In broad terms, any method you call on a `DataFrame` will be an _action_ or a _transformation_.  Transformations are essentially instructions that tell Spark how to take one or more `DataFrame`s (or `RDD`s) and _transform_ them into something else.  Crucially, Spark does not evaluate such transformation right away, but rather saves them up until evaluation is necessary.  This is an example of _lazy evaluation_, and doing this means that Spark can find the most efficient evaluation plan.  For example, say we wanted to calculate the number of flights by airline, and then select the results for one specific airline.  Clearly, if we saved both tasks up we'd see that it would be more efficient to filter for the one specific airline first, and then count the flights; rather than execute each task in turn.  Actions, on the other hand, result in evaluation.

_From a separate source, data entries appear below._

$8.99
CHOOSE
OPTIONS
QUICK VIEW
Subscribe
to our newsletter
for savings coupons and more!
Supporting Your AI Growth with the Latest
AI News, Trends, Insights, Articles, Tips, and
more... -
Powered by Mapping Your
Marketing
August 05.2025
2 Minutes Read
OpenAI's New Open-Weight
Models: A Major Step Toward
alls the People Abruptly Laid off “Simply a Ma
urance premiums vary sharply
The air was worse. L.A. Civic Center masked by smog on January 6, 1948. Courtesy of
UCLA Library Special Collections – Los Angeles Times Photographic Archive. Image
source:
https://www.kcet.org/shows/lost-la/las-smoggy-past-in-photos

Transformations generally yield `DataFrame`s, and they are very useful.  For example, we can break a large query up into several smaller queries, and each of the smaller queries can be reused in other larger queries.  We'll see example of this below.

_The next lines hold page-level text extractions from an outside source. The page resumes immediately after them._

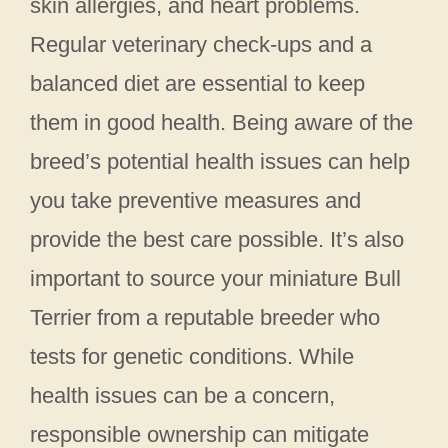
skin allergies, and heart problems.
Regular veterinary check-ups and a
balanced diet are essential to keep
them in good health. Being aware of the
breed’s potential health issues can help
you take preventive measures and
provide the best care possible. It’s also
important to source your miniature Bull
Terrier from a reputable breeder who
tests for genetic conditions. While
health issues can be a concern,
responsible ownership can mitigate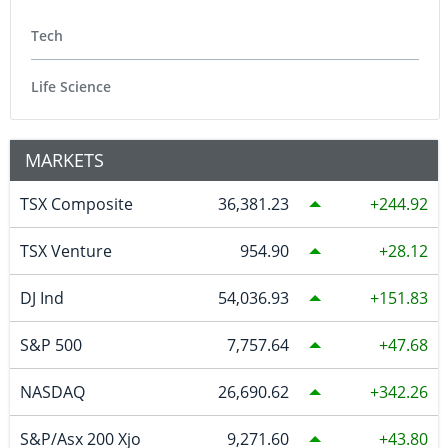
Tech
Life Science
MARKETS
TSX Composite
36,381.23
244.92
TSX Venture
954.90
28.12
DJ Ind
54,036.93
151.83
S&P 500
7,757.64
47.68
NASDAQ
26,690.62
342.26
S&P/Asx 200 Xjo
9,271.60
43.80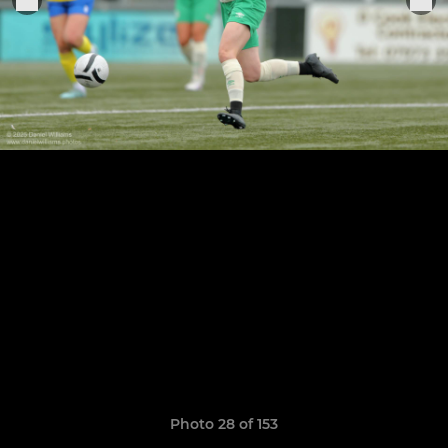
Photo 28 of 153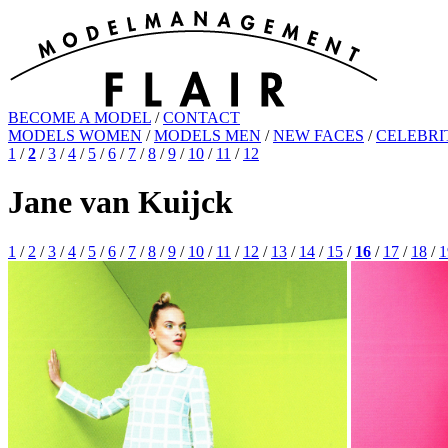
BECOME A MODEL
/
CONTACT
MODELS WOMEN
/
MODELS MEN
/
NEW FACES
/
CELEBRI
1
/
2
/
3
/
4
/
5
/
6
/
7
/
8
/
9
/
10
/
11
/
12
Jane van Kuijck
1
/
2
/
3
/
4
/
5
/
6
/
7
/
8
/
9
/
10
/
11
/
12
/
13
/
14
/
15
/
16
/
17
/
18
/
1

## Working with `DataFrame`s / The SQL API

In this last section, we cover a number of common use cases&ndash;filtering, joining, and so on.  Most things have an obvious SQL analogue, though this isn't always the case.  User defined functions exist for a number of different relational database, for example, but none so elegantly as for `DataFrame`s.  In addition, implementations of familiar Scala methods such as `map` and `flatMap` are available.  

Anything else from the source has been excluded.